Militantes de la utopía

Está visto que en materia de libertad no se puede ser frívolo. Toynbee dijo cierta vez a un periodista que sí bien en Europa la libertad importaba más que la justicia, en América Latina, en cambio, la justicia importa más que la libertad. Siempre hay, por supuesto, matices que son influidos por la circunstancia; por eso, cada época tiene sus prioridades. Pero, ¿qué margen le va quedando al intelectual para actuar libremente en el asfixiante e injusto contexto del subdesarrollo? En los países latino americanos, y no sólo en los que padecen dictaduras, el intelectual hace a veces, como ha señalado Fernando Brumana, "el papel del pariente pobre sentado en la mesa del gran señor".

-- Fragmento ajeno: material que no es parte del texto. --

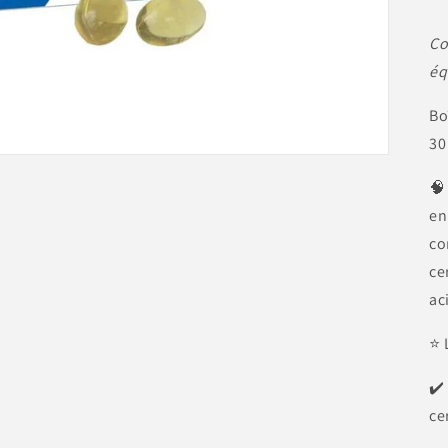
Co
éq
Bo
30
🧠
en
co
ce
ac
⭐ 
✔️
ce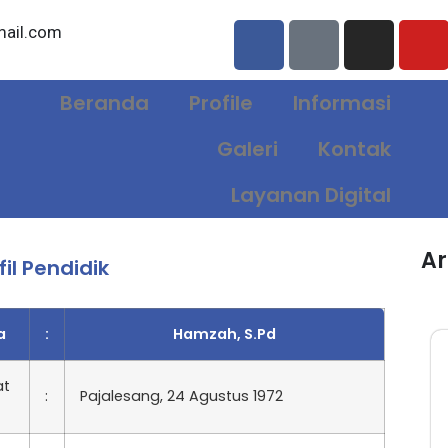
ail.com
Beranda
Profile
Informasi
Galeri
Kontak
Layanan Digital
Ar
fil Pendidik
a
:
Hamzah, S.Pd
at
:
Pajalesang, 24 Agustus 1972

En materia de política, por ejemplo, el intelectual suele ser un especialista en la cuerda floja; la inseguridad lleva a veces a la frustración y ésta directamente al callejón sin salida. Suele ocurrir, es cierto, que un escritor saque excelente partido artístico de una etapa de frustración, pero también puede suceder que quede girando alrededor de sí mismo, sin lograr el envión espiritual que le permita dar el famoso salto cualitativo y no tan sólo el brinco experimental.

Filósofos como Marcuse y Horkheimer criticaron duramente la sociedad de consumo, pero como no tenía una salida verosímil que proponer terminaron por instalarse en los supuestos esenciales que eran la garantía de ese mismo contorno. No hay más torres de marfil, aleluya, pero (como alguien dijo, sin demasiada razón, sobre Theodor W. Adorno) ciertos pensadores se alojan "en una confortable habitación del hotel del Abismo". Aunque predican sobre el mundo, son en realidad moralistas del vacío. Descartan todas las propuestas, derriban todas las esperanzas. Manejan la libertad no como una conquista sino como un fetiche.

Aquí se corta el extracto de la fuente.